後でアレックスから、詳しくフェイズの呪いの話を聞いた。フェイズは、眠って目が覚めると前日以降のことが思い出せなくなってしまうんだそうだ。基本的な生活習慣とか、毎日繰り返すことは覚えているという。だから、彼はアレックスについては、もう忘れないらしい。でも、覚えるまでに3年かかったけどな、とアレックスはため息をついていた。

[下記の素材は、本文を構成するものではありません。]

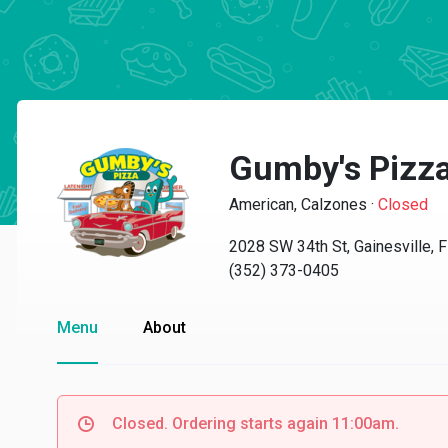
Gumby's Pizz
American, Calzones
·
Closed
2028 SW 34th St, Gainesville, 
(352) 373-0405
Menu
About
Closed. Ordering starts again 11:00am.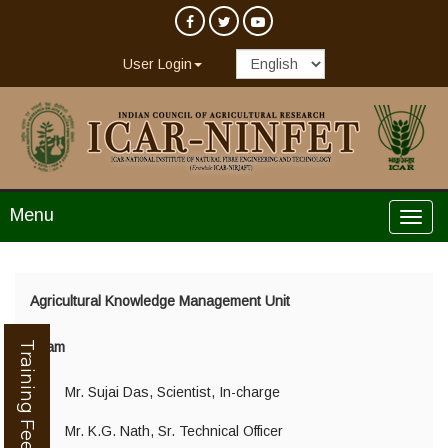
User Login
Menu
Agricultural Knowledge Management Unit
Training Feedback
Team
Mr. Sujai Das, Scientist, In-charge
Mr. K.G. Nath, Sr. Technical Officer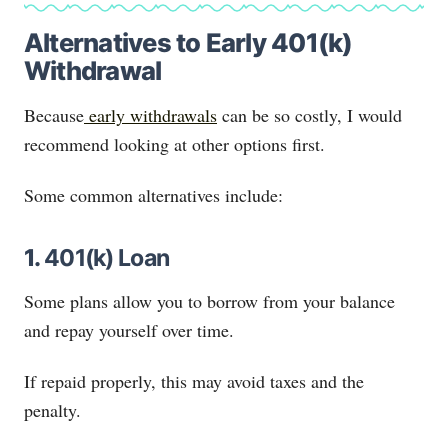
Alternatives to Early 401(k)
Withdrawal
Because
early withdrawals
can be so costly, I would
recommend looking at other options first.
Some common alternatives include:
1.
401(k) Loan
Some plans allow you to borrow from your balance
and repay yourself over time.
If repaid properly, this may avoid taxes and the
penalty.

アレックスはそれ以上詳しいことを話したがらないけど・・・。彼はきっと、フェイズの呪いを解きたいんだ。
・・・呪いって、私はまだ詳しく知らない。村の皆の病が呪いだと言われて、だけどだから病気とどう違うのか、なんて実はまだ良くわからなかったし。ずっと同じ影響を及ぼし続ける持続性のある魔法、とアレックスは教えてくれたけど・・・。
呪いは、変化がないまま繰り返す。フェイズは、彼の意思に関係なく毎日全てを忘れて新しい朝を迎える。村の皆は、治ることも悪化することも無い病をずっと味わっている。
そうね、とにかく一日も早く呪いを解かなきゃいけないんだわ。